About this task
Below are records with pictures in them. Transcribe everything from the line containing "Kliknutím na" down to the line containing "Emirati Arabi Uniti", exactly, and leave the pictures behind.

-------- Available data --------

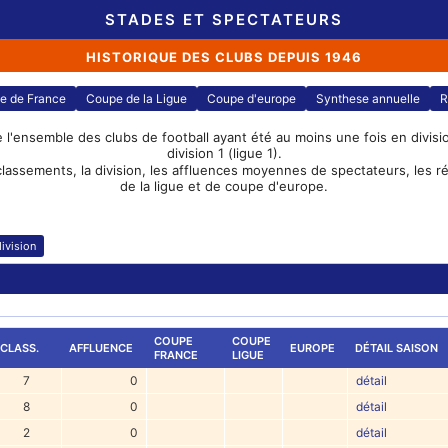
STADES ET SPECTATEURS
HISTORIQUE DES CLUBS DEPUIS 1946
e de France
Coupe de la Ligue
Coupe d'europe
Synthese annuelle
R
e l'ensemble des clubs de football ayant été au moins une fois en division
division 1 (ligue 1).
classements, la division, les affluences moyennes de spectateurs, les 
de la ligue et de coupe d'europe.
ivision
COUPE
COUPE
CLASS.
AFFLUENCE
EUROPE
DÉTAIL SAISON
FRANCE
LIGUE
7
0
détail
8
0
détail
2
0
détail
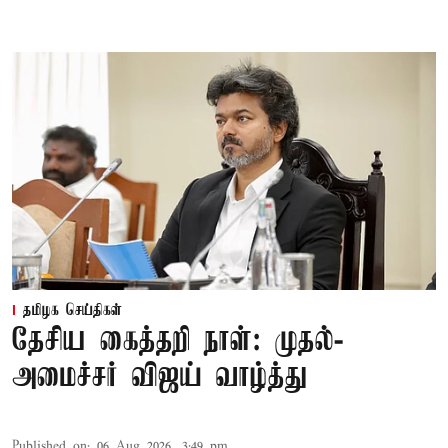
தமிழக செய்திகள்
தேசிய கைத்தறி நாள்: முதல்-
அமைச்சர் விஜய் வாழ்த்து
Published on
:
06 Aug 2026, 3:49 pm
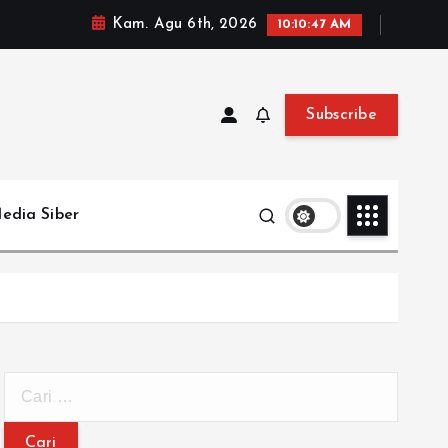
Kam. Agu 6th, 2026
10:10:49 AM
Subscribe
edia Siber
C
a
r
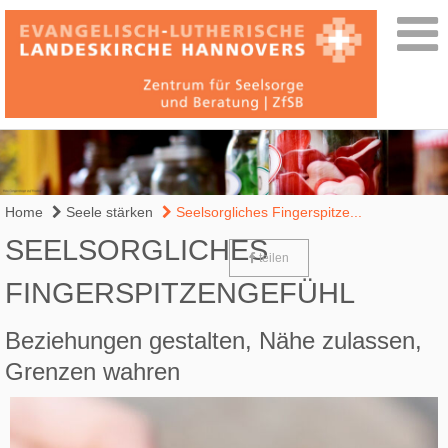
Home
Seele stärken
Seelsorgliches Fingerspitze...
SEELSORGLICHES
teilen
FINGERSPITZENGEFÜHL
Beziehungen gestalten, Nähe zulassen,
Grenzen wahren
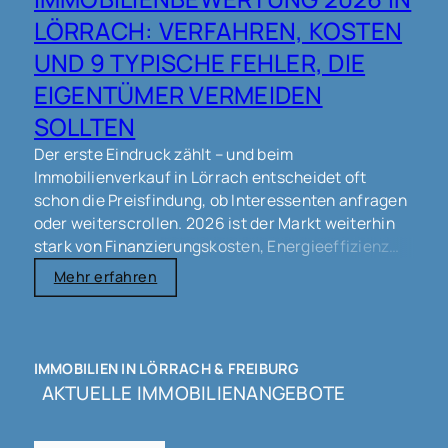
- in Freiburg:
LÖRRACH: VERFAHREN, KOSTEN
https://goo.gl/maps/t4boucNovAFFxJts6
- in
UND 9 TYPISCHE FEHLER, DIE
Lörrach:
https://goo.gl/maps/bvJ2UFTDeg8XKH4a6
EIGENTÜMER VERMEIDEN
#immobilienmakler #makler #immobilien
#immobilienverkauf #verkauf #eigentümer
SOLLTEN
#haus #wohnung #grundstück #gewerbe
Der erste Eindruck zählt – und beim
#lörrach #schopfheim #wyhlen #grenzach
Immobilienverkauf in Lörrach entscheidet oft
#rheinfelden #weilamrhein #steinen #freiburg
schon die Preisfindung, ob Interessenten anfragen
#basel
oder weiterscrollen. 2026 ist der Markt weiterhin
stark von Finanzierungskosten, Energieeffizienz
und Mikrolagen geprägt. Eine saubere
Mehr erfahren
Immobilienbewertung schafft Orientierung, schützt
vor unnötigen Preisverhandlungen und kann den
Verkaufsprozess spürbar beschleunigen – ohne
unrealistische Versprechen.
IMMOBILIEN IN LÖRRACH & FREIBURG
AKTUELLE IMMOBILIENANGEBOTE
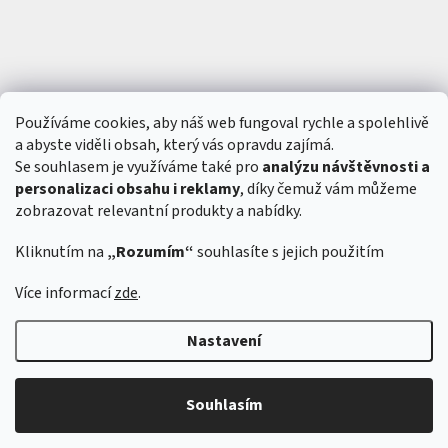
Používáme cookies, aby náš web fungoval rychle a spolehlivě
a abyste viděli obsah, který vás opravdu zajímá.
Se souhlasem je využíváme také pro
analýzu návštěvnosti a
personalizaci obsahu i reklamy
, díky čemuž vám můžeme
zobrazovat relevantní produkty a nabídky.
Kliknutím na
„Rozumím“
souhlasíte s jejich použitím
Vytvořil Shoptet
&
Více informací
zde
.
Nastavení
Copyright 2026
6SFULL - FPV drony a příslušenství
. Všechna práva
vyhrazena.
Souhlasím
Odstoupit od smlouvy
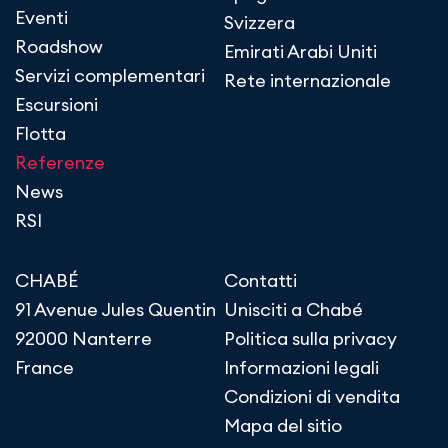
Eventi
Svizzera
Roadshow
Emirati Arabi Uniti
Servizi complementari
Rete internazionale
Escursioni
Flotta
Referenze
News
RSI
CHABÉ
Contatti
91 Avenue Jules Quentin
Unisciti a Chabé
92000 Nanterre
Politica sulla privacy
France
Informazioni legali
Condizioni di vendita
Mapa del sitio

--------

Exercise response
Kliknutím na
„Rozumím“
souhlasíte s jejich použitím
Vytvořil Shoptet
&
Více informací
zde
.
Nastavení
Copyright 2026
6SFULL - FPV drony a příslušenství
. Všechna práva
vyhrazena.
Souhlasím
Odstoupit od smlouvy
Eventi
Svizzera
Roadshow
Emirati Arabi Uniti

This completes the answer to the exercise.